Hitachi GPON Gets RUS Approval
Hitachi says the product is the first full-rate GPON device to have received RUS approval. [Ed. note: The first in recent memory, anyway -- see Optical Solutions Gets RUS OK.] While there are other products that provide PON services, the AMN1220 is the only one to be fully compliant with ITU GPON standards and provide a full 1.2 Gbit/s upstream and 2.4 Gbit/s downstream, the vendor says.
The upshot is that the AMN1220 can be deployed in rural communities using loans and grants for advanced telecom equipment from the USDA -- so it'll have the U.S. Gummint's great telecom welfare program working in its favor.
"The main thing this shows is that we are committed to North America," says Hitachi VP Scott Wilkinson. While the loans are only good for small communities -- those with 20,000 residents or fewer -- Wilkinson says Hitachi intends to "gain market share wherever we can."
To gain RUS approval, a product generally has to be deployed for at least six months. According to Wilkinson, the AMN1220 is the only ITU-compliant GPON unit to have been deployed that long in the U.S. market.
Hitachi's first commercial deployments of the product began in Bandon, Ore., and Dumont, Iowa, in June 2006. The Dumont system was deployed by Dumont Telephone, while the Bandon deployment was led by ComSpanUSA and Ledcor Technical Services (LTS).
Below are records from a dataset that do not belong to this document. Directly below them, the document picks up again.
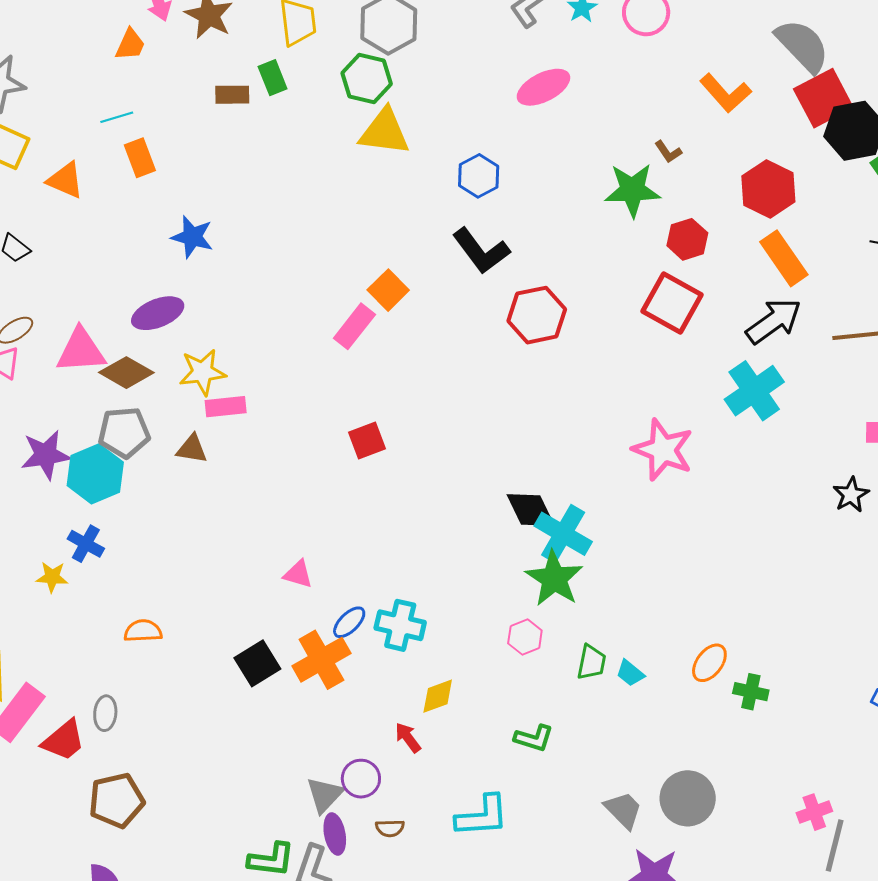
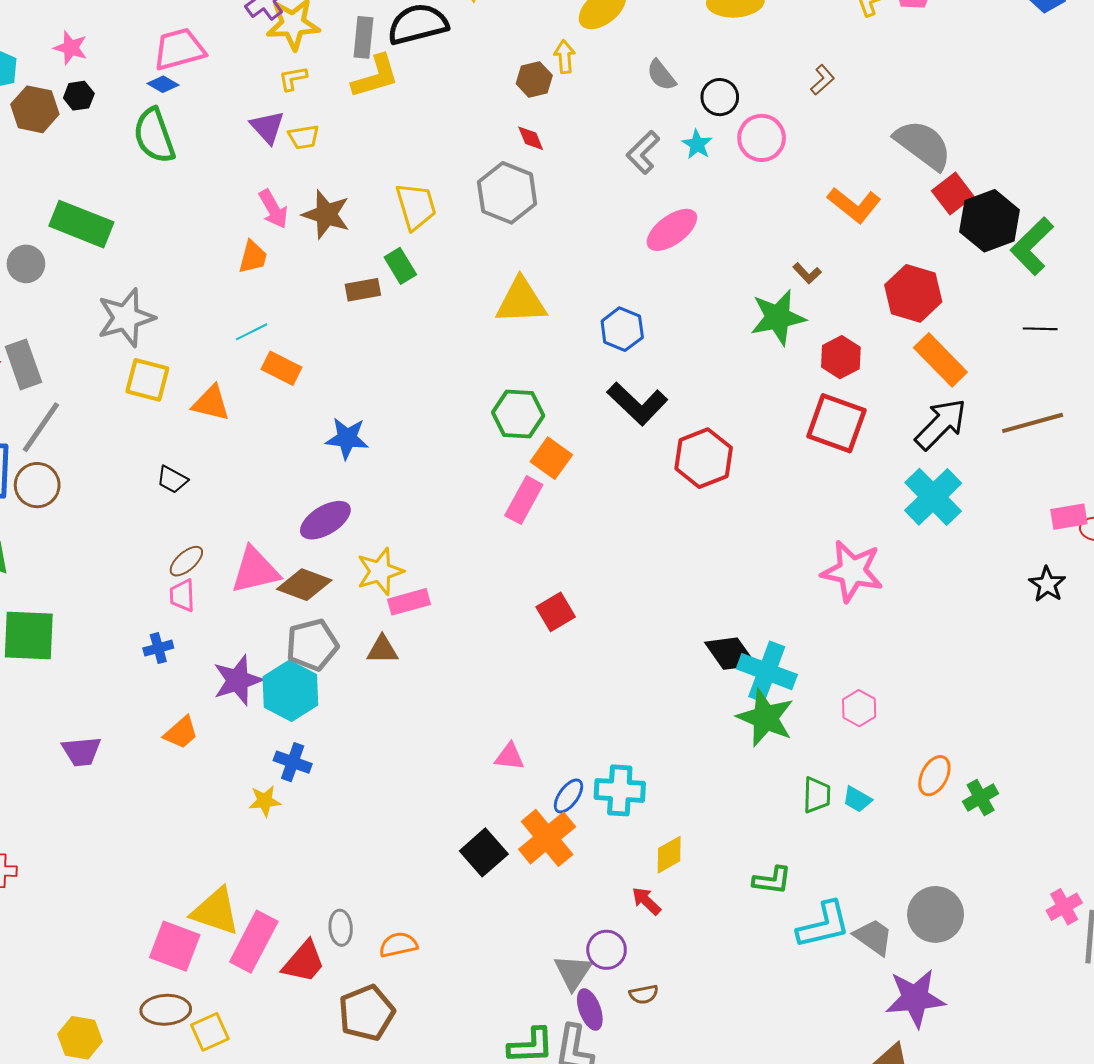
green hexagon: (367, 79) -> (518, 414), moved
red square: (823, 98) -> (953, 194), size x0.7
orange rectangle: (140, 158) -> (282, 368), turned -33
orange semicircle: (143, 631) -> (398, 945), moved
pink hexagon: (525, 637) -> (859, 708), moved
green cross: (751, 692) -> (981, 797), turned -32
cyan L-shape: (482, 816) -> (824, 925), moved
In March, ComSpan and LTS agreed to extend that deployment to nearby Coquille, which is 17 miles away. (See Hitachi GPON Deployed in Iowa, Oregon Town Lights Up, and LTS, ComSpan Deploy Hitachi GPON.)
The RUS program was designed to help rural communities extend affordable broadband access. Since its inception, over 70 loans, for more than $1.2 billion, have been granted for broadband deployments in 36 states. While there's no info available on how much gear bought actually makes it into telecom networks, the program is a nice thing for the gear guys.
Those loans have helped spread broadband access to more than 500,000 households in 1,000 communities throughout the country that would have otherwise not have advanced telecom services available to them, according to USDA data.